The results, of the [evol_ther] type, resulting from a non-linear thermal calculation, or thermohydration, and from a drying calculation, and corresponding respectively to the thermo-hydraulic fields of type “TEMP/HYDR”, or to the drying field of type “TEMP”, or to the drying field of type “”, are transmitted to the mechanical calculation by means of the operator AFFE_MATERIAU (keyword AFFE_VARC). Mechanical calculations combining these fields allow:

to calculate endogenous and desiccation withdrawals, in the case where the associated material characteristics have been defined previously in DEFI_MATERIAU,
to interpolate the Young’s modulus and the Poisson’s ratio when these are functions of the hydration or drying variables.

Note 1:

In the presence of a drying field, it is necessary to enter the keyword VALE_REFdans the command AFFE_MATERIAU. This value defines the value of SECHpour where the desiccation shrinkage is zero.

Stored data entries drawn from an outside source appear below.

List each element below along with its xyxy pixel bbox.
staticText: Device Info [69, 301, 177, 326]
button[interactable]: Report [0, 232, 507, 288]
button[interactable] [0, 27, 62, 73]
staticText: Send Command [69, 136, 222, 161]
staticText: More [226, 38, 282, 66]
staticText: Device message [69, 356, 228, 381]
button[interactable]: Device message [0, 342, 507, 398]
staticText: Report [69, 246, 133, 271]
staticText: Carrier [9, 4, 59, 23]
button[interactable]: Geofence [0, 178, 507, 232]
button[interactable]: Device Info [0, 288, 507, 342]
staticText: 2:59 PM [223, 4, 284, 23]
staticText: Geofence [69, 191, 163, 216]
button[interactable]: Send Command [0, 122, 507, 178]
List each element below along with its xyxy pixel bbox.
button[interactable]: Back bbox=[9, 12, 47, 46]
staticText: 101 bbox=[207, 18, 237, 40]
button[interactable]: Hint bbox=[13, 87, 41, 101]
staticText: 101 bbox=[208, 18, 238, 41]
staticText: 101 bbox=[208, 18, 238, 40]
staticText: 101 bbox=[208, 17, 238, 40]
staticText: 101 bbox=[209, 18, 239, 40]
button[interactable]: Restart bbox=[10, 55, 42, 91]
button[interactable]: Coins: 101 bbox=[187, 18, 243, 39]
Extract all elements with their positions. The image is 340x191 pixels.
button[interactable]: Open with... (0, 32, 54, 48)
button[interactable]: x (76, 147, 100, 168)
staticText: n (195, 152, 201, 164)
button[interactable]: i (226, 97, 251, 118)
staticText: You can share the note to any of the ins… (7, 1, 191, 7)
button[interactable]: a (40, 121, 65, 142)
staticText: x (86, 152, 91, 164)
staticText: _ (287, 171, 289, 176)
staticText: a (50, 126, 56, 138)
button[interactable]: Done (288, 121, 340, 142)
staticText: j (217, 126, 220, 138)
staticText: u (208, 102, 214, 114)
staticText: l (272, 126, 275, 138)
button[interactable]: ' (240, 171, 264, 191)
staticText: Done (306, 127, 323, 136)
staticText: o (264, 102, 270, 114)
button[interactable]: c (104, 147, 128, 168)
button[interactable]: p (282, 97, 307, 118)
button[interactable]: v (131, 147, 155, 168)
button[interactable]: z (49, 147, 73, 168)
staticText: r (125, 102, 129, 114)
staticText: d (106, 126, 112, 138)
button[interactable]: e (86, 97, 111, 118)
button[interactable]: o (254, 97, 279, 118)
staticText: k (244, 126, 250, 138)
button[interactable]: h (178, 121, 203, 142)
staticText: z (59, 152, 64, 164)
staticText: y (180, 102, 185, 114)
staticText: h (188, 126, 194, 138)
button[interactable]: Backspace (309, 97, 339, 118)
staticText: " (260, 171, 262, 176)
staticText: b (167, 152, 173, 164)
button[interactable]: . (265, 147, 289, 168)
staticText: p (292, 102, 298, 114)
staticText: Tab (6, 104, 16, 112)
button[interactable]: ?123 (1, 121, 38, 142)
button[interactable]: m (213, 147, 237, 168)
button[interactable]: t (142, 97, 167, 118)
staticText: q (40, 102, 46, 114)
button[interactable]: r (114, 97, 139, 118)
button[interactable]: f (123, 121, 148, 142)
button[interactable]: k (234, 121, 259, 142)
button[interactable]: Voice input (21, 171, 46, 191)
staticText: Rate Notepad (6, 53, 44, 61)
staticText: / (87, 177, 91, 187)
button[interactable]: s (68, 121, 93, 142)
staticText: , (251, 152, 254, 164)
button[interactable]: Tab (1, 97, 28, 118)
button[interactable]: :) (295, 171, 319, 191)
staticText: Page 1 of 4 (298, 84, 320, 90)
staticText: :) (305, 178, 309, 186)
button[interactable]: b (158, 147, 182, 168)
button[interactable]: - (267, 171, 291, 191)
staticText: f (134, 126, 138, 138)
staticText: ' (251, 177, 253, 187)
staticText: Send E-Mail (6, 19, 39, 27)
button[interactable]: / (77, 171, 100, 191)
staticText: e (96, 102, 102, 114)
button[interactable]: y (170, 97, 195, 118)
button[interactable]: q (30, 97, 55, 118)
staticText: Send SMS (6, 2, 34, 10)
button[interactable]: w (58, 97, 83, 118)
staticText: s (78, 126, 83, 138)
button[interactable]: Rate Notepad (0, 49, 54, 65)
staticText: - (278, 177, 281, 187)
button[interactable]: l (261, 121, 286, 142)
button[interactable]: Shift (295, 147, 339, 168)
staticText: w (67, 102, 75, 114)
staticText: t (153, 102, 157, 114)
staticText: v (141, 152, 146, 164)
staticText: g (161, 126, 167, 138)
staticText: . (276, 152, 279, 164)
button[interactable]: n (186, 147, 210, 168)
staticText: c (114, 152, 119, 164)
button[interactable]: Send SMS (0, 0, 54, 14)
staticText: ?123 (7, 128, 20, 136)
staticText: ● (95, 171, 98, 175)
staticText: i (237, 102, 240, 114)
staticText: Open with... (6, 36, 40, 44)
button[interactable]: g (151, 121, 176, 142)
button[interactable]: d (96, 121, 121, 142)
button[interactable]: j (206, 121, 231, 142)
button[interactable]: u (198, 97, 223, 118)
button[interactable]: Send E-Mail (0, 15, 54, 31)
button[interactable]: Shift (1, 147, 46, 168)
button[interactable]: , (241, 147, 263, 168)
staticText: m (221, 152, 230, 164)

You must therefore be careful to be consistent with the values SECHutilisés (especially at the initial moment!).

Note 2:

Drying and hydration are not taken into account for structural elements. For this type of element, it will be necessary to define coefficients \(\kappa\) and \(\beta\) zero, otherwise the calculation will stop in a fatal error.

6.3. Tangent matrix#

The calculation of the tangent matrices of the various laws of nonlinear behavior is not affected by the addition of endogenous shrinkage and desiccation shrinkage, because derivatives with respect to the hydration and drying variables, terms of the equilibrium equations, as well as the derivatives with respect to temperature of these same terms are usually neglected. These derivatives occur in the second order.